— Work instructions —
Filter the entries below, keeping only lines with the word "Pool".
[Data section — start]
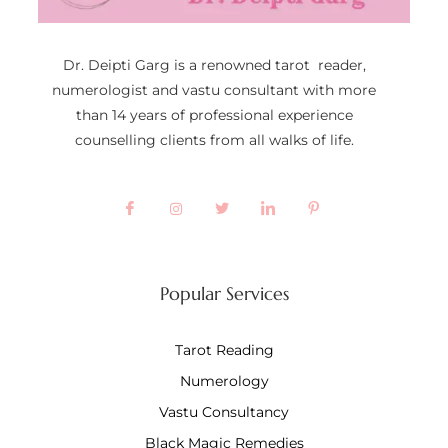
Dr. Deipti Garg is a renowned tarot reader,
numerologist and vastu consultant with more
than 14 years of professional experience
counselling clients from all walks of life.
Popular Services
Tarot Reading
Numerology
Vastu Consultancy
Black Magic Remedies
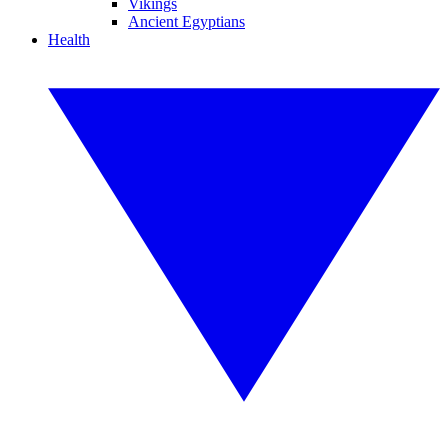
Vikings
Ancient Egyptians
Health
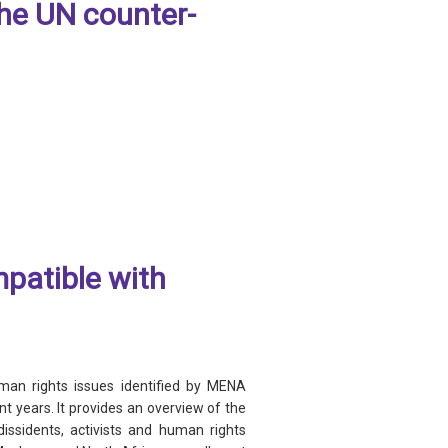
the UN counter-
mpatible with
uman rights issues identified by MENA
t years. It provides an overview of the
ssidents, activists and human rights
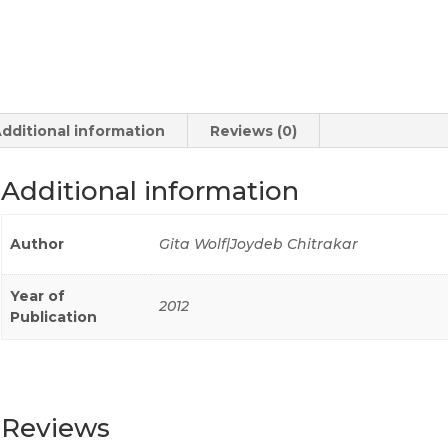
dditional information
Reviews (0)
Additional information
Author
Gita Wolf|Joydeb Chitrakar
Year of
2012
Publication
Reviews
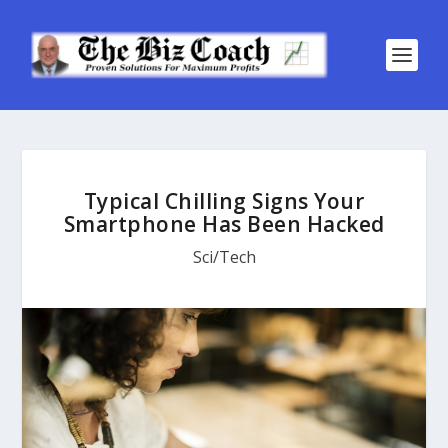
Typical Chilling Signs Your
Smartphone Has Been Hacked
Sci/Tech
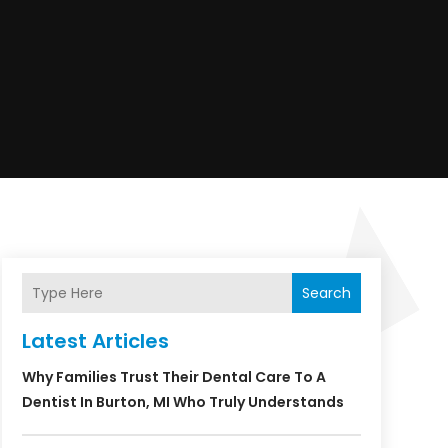
Search
Latest Articles
Why Families Trust Their Dental Care To A
Dentist In Burton, MI Who Truly Understands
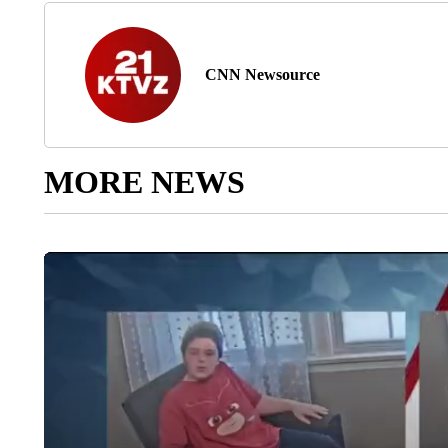
CNN Newsource
MORE NEWS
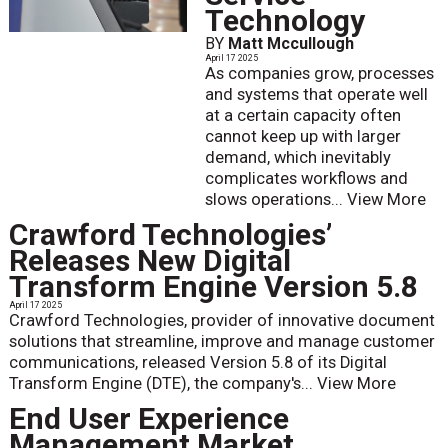
Technology
BY
Matt Mccullough
April 17 2025
As companies grow, processes
and systems that operate well
at a certain capacity often
cannot keep up with larger
demand, which inevitably
complicates workflows and
slows operations...
View More
Crawford Technologies’
Releases New Digital
Transform Engine Version 5.8
April 17 2025
Crawford Technologies, provider of innovative document
solutions that streamline, improve and manage customer
communications, released Version 5.8 of its Digital
Transform Engine (DTE), the company's...
View More
End User Experience
Management Market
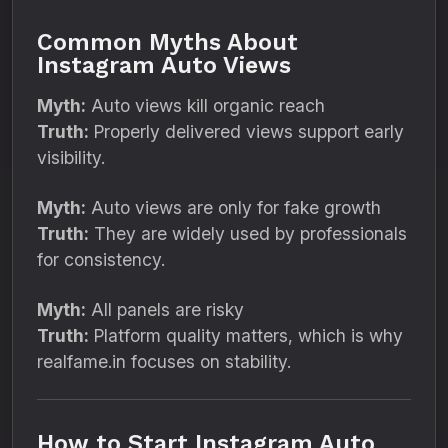
Common Myths About
Instagram Auto Views
Myth:
Auto views kill organic reach
Truth:
Properly delivered views support early
visibility.
Myth:
Auto views are only for fake growth
Truth:
They are widely used by professionals
for consistency.
Myth:
All panels are risky
Truth:
Platform quality matters, which is why
realfame.in focuses on stability.
How to Start Instagram Auto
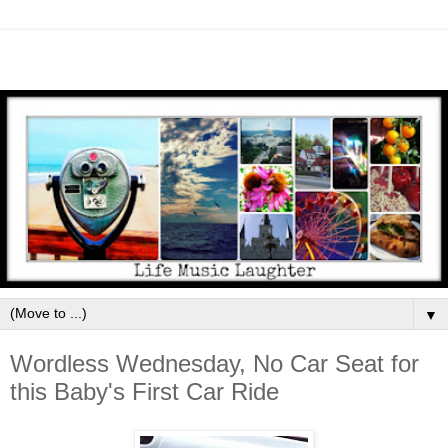
▼
Wordless Wednesday, No Car Seat for
this Baby's First Car Ride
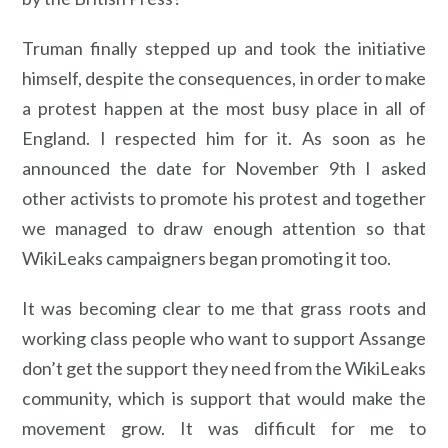
Truman finally stepped up and took the initiative
himself, despite the consequences, in order to make
a protest happen at the most busy place in all of
England. I respected him for it. As soon as he
announced the date for November 9th I asked
other activists to promote his protest and together
we managed to draw enough attention so that
WikiLeaks campaigners began promoting it too.
It was becoming clear to me that grass roots and
working class people who want to support Assange
don’t get the support they need from the WikiLeaks
community, which is support that would make the
movement grow. It was difficult for me to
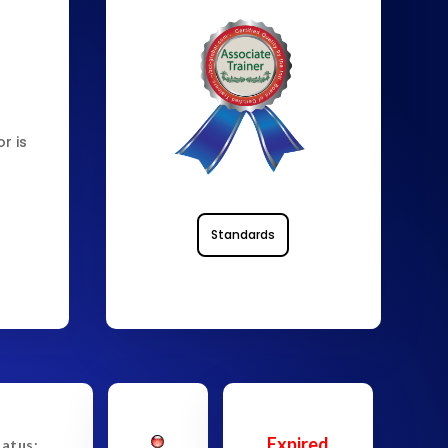
d
r is
Standards
Expired
tatus:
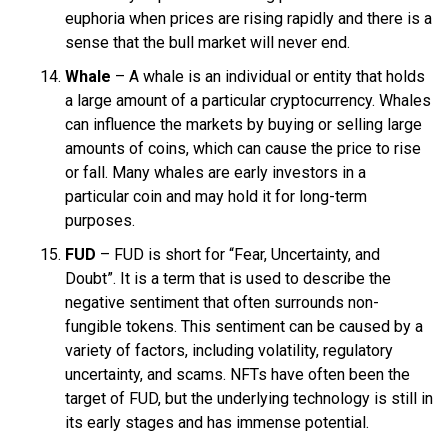
euphoria when prices are rising rapidly and there is a
sense that the bull market will never end.
Whale
– A whale is an individual or entity that holds
a large amount of a particular cryptocurrency. Whales
can influence the markets by buying or selling large
amounts of coins, which can cause the price to rise
or fall. Many whales are early investors in a
particular coin and may hold it for long-term
purposes.
FUD
– FUD is short for “Fear, Uncertainty, and
Doubt”. It is a term that is used to describe the
negative sentiment that often surrounds non-
fungible tokens. This sentiment can be caused by a
variety of factors, including volatility, regulatory
uncertainty, and scams. NFTs have often been the
target of FUD, but the underlying technology is still in
its early stages and has immense potential.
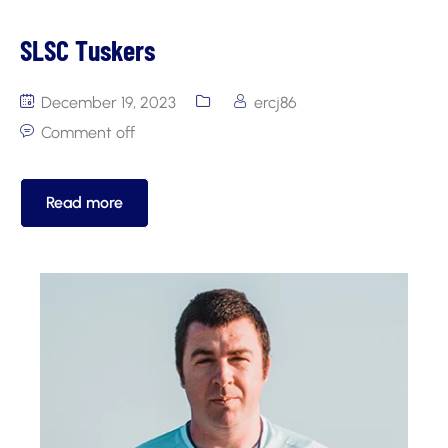
SLSC Tuskers
December 19, 2023
ercj86
Comment off
Read more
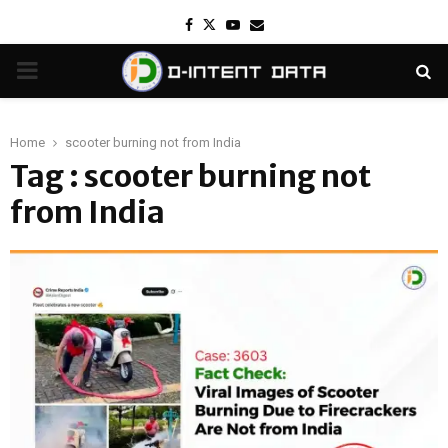
Facebook
Twitter
Youtube
Email
PRIMARY
MENU
Home
scooter burning not from India
Tag : scooter burning not
from India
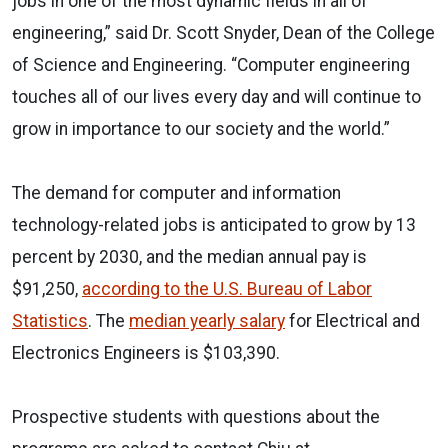
jobs in one of the most dynamic fields in all of
engineering,” said Dr. Scott Snyder, Dean of the College
of Science and Engineering. “Computer engineering
touches all of our lives every day and will continue to
grow in importance to our society and the world.”
The demand for computer and information
technology-related jobs is anticipated to grow by 13
percent by 2030, and the median annual pay is
$91,250,
according to the U.S. Bureau of Labor
Statistics
. The
median yearly salary
for Electrical and
Electronics Engineers is $103,390.
Prospective students with questions about the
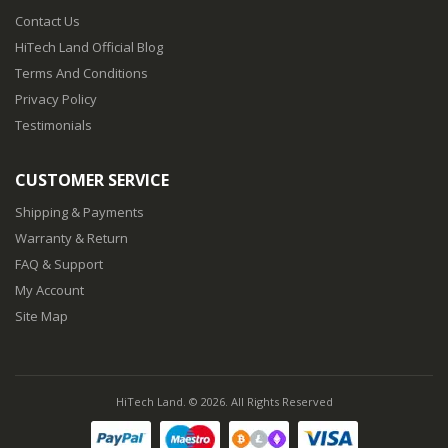
88
$19.88
Contact Us
HiTech Land Official Blog
Terms And Conditions
Privacy Policy
Testimonials
CUSTOMER SERVICE
Shipping & Payments
Warranty & Return
FAQ & Support
My Account
Site Map
HiTech Land. © 2026. All Rights Reserved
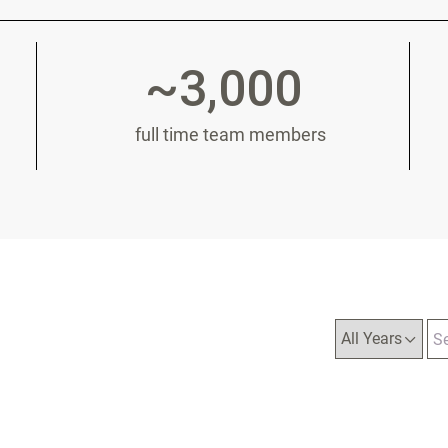
~3,000
full time team members
Year
Ca
Ke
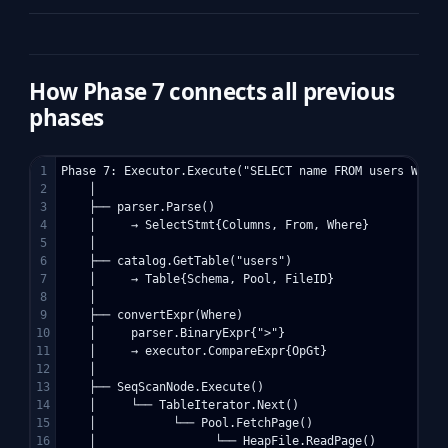
How Phase 7 connects all previous
phases
1

Phase 7: Executor.Execute("SELECT name FROM users WHERE 
2

    │

3

    ├── parser.Parse()                              ← Ph
4

    │     → SelectStmt{Columns, From, Where}

5

    │

6

    ├── catalog.GetTable("users")                   ← Ph
7

    │     → Table{Schema, Pool, FileID}

8

    │

9

    ├── convertExpr(Where)

10

    │     parser.BinaryExpr{">"}                    ← Ph
11

    │     → executor.CompareExpr{OpGt}              ← P
12

    │

13

    ├── SeqScanNode.Execute()                       ← Ph
14

    │     └── TableIterator.Next()

15

    │           └── Pool.FetchPage()                ← Ph
16

    │                 └── HeapFile.ReadPage()        ← P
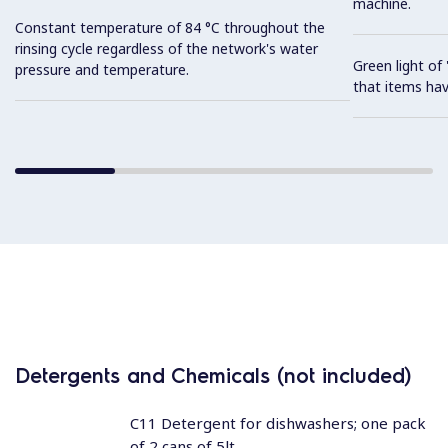
machine.
Constant temperature of 84 °C throughout the
rinsing cycle regardless of the network's water
Green light o
pressure and temperature.
that items hav
Detergents and Chemicals (not included)
C11 Detergent for dishwashers; one pack
of 2 cans of 5lt.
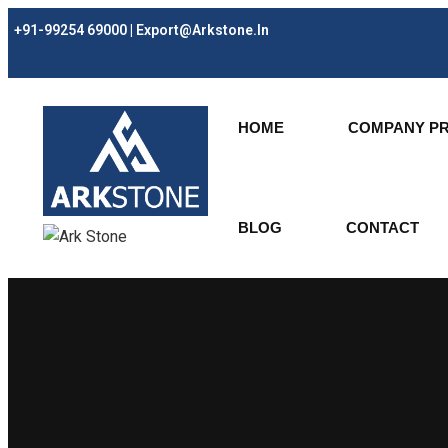
+91-99254 69000 | Export@arkstone.in
HOME
COMPANY PR
BLOG
CONTACT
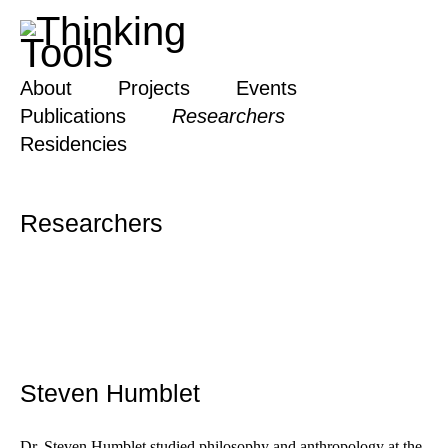
About
Projects
Events
Publications
Researchers
Residencies
Researchers
Steven Humblet
Dr. Steven Humblet studied philosophy and anthropology at the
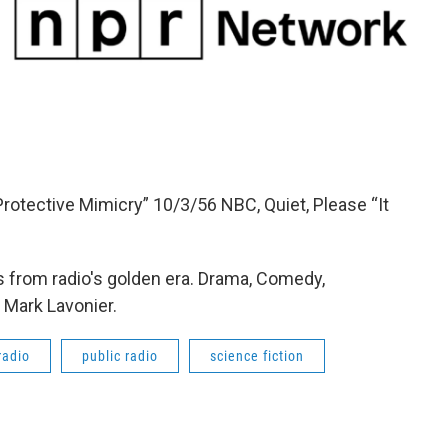
rotective Mimicry” 10/3/56 NBC, Quiet, Please “It
 from radio's golden era. Drama, Comedy,
 Mark Lavonier.
radio
public radio
science fiction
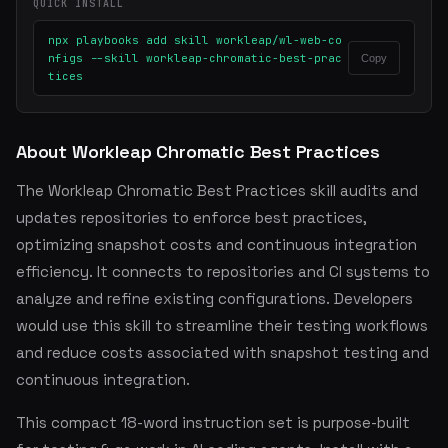
QUICK INSTALL
npx playbooks add skill workleap/wl-web-co
nfigs --skill workleap-chromatic-best-prac
Copy
tices
About Workleap Chromatic Best Practices
The Workleap Chromatic Best Practices skill audits and
updates repositories to enforce best practices,
optimizing snapshot costs and continuous integration
efficiency. It connects to repositories and CI systems to
analyze and refine existing configurations. Developers
would use this skill to streamline their testing workflows
and reduce costs associated with snapshot testing and
continuous integration.
This compact 18-word instruction set is purpose-built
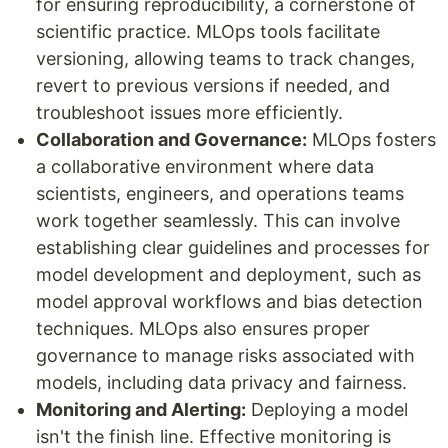
for ensuring reproducibility, a cornerstone of
scientific practice. MLOps tools facilitate
versioning, allowing teams to track changes,
revert to previous versions if needed, and
troubleshoot issues more efficiently.
Collaboration and Governance:
MLOps fosters
a collaborative environment where data
scientists, engineers, and operations teams
work together seamlessly. This can involve
establishing clear guidelines and processes for
model development and deployment, such as
model approval workflows and bias detection
techniques. MLOps also ensures proper
governance to manage risks associated with
models, including data privacy and fairness.
Monitoring and Alerting:
Deploying a model
isn't the finish line. Effective monitoring is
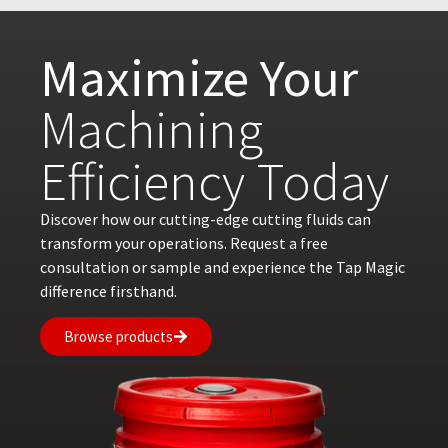
Maximize Your
Machining
Efficiency Today
Discover how our cutting-edge cutting fluids can
transform your operations. Request a free
consultation or sample and experience the Tap Magic
difference firsthand.
Browse products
[Data section — finish]
— Output of the task —
    │     → Table{Schema, Pool, FileID}
    │           └── Pool.FetchPage()                ← Ph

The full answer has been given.